◆ Assigned task
The required output is the lines below from the line containing "Aktualität, Korrektheit, Vollständigkeit oder" to the line containing "wurden, sind grundsätzlich", inclusive, retyped exactly. No other lines belong in it.

Transcribed page contents:

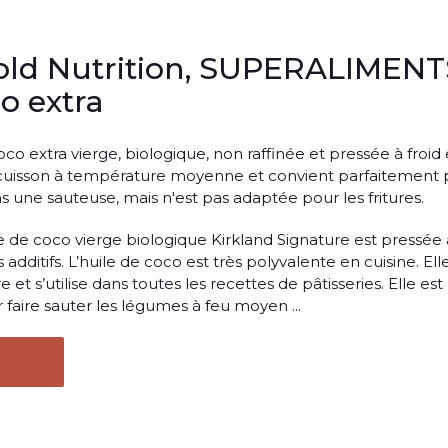
Gold Nutrition, SUPERALIMENT
o extra
co extra vierge, biologique, non raffinée et pressée à froid 
cuisson à température moyenne et convient parfaitement 
s une sauteuse, mais n'est pas adaptée pour les fritures.
ile de coco vierge biologique Kirkland Signature est pressée 
s additifs. L’huile de coco est très polyvalente en cuisine. Ell
et s’utilise dans toutes les recettes de pâtisseries. Elle est
faire sauter les légumes à feu moyen ...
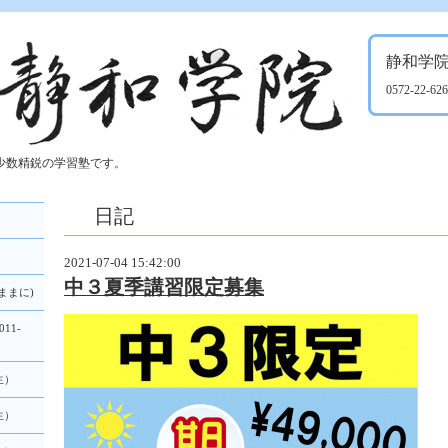
静和学
0572-22-62
少数精鋭の学習塾です。
日記
2021-07-04 15:42:00
中３夏季講習限定募集
ままに)
11-
生）
生）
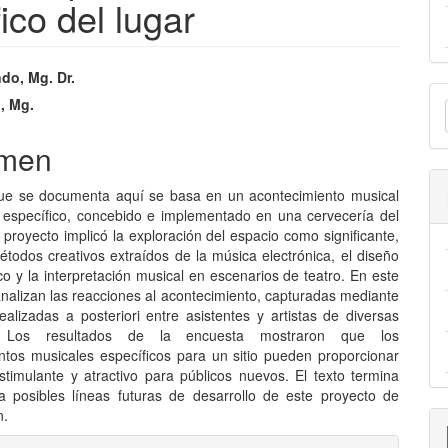
ico del lugar
nido
do, Mg. Dr.
E
pal
, Mg.
u
men
a
lo
que se documenta aquí se basa en un acontecimiento musical
 específico, concebido e implementado en una cervecería del
l proyecto implicó la exploración del espacio como significante,
étodos creativos extraídos de la música electrónica, el diseño
co y la interpretación musical en escenarios de teatro. En este
analizan las reacciones al acontecimiento, capturadas mediante
ealizadas a posteriori entre asistentes y artistas de diversas
as. Los resultados de la encuesta mostraron que los
ntos musicales específicos para un sitio pueden proporcionar
timulante y atractivo para públicos nuevos. El texto termina
 posibles líneas futuras de desarrollo de este proyecto de
n.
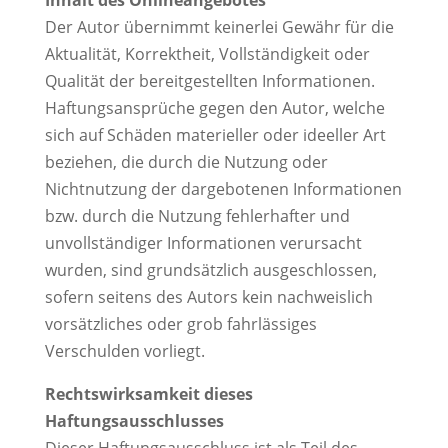
Inhalt des Onlineangebotes
Der Autor übernimmt keinerlei Gewähr für die
Aktualität, Korrektheit, Vollständigkeit oder
Qualität der bereitgestellten Informationen.
Haftungsansprüche gegen den Autor, welche
sich auf Schäden materieller oder ideeller Art
beziehen, die durch die Nutzung oder
Nichtnutzung der dargebotenen Informationen
bzw. durch die Nutzung fehlerhafter und
unvollständiger Informationen verursacht
wurden, sind grundsätzlich ausgeschlossen,
sofern seitens des Autors kein nachweislich
vorsätzliches oder grob fahrlässiges
Verschulden vorliegt.
Rechtswirksamkeit dieses
Haftungsausschlusses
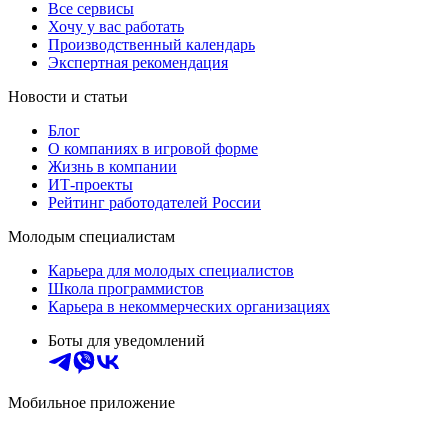
Все сервисы
Хочу у вас работать
Производственный календарь
Экспертная рекомендация
Новости и статьи
Блог
О компаниях в игровой форме
Жизнь в компании
ИТ-проекты
Рейтинг работодателей России
Молодым специалистам
Карьера для молодых специалистов
Школа программистов
Карьера в некоммерческих организациях
Боты для уведомлений
Мобильное приложение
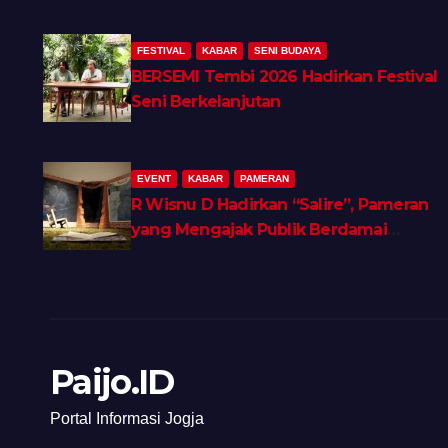
FESTIVAL
KABAR
SENI BUDAYA
BERSEMI Tembi 2026 Hadirkan Festival
Seni Berkelanjutan
EVENT
KABAR
PAMERAN
R Wisnu D Hadirkan “Salire”, Pameran
yang Mengajak Publik Berdamai
dengan Ingatan dan Luka Batin
Paijo.ID
Portal Informasi Jogja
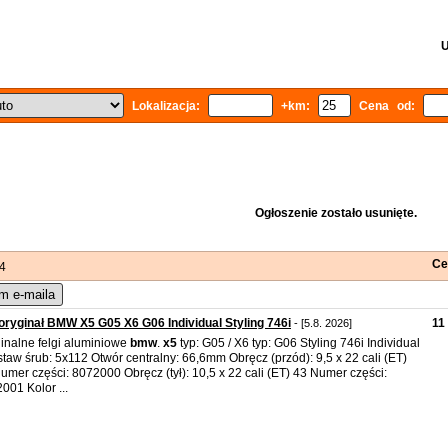
U
Lokalizacja:
+km:
Cena od:
Ogłoszenie zostało usunięte.
Ce
 4
m e-maila
 oryginał BMW X5 G05 X6 G06 Individual Styling 746i
11
- [5.8. 2026]
inalne felgi aluminiowe
bmw
.
x5
typ: G05 / X6 typ: G06 Styling 746i Individual
taw śrub: 5x112 Otwór centralny: 66,6mm Obręcz (przód): 9,5 x 22 cali (ET)
umer części: 8072000 Obręcz (tył): 10,5 x 22 cali (ET) 43 Numer części:
001 Kolor ...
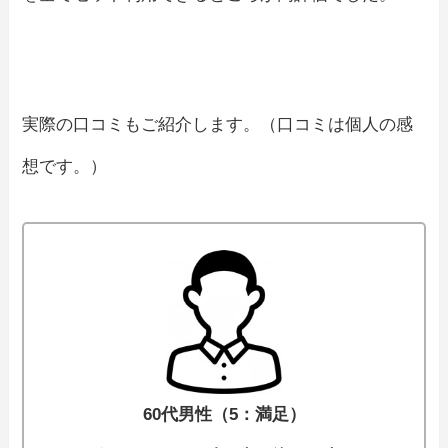
実際の口コミもご紹介します。（口コミは個人の感
想です。）
60代男性（5：満足）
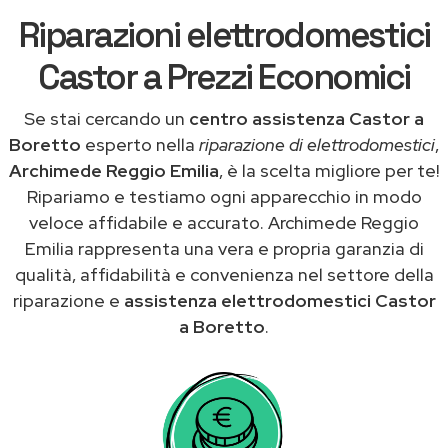
Riparazioni elettrodomestici
Castor a Prezzi Economici
Se stai cercando un
centro assistenza Castor a
Boretto
esperto nella
riparazione di elettrodomestici
,
Archimede Reggio Emilia
, è la scelta migliore per te!
Ripariamo e testiamo ogni apparecchio in modo
veloce affidabile e accurato. Archimede Reggio
Emilia rappresenta una vera e propria garanzia di
qualità, affidabilità e convenienza nel settore della
riparazione e
assistenza elettrodomestici Castor
a Boretto
.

◆ Output of the exercise
Aktualität, Korrektheit, Vollständigkeit oder
Qualität der bereitgestellten Informationen.
Haftungsansprüche gegen den Autor, welche
sich auf Schäden materieller oder ideeller Art
beziehen, die durch die Nutzung oder
Nichtnutzung der dargebotenen Informationen
bzw. durch die Nutzung fehlerhafter und
unvollständiger Informationen verursacht
wurden, sind grundsätzlich ausgeschlossen,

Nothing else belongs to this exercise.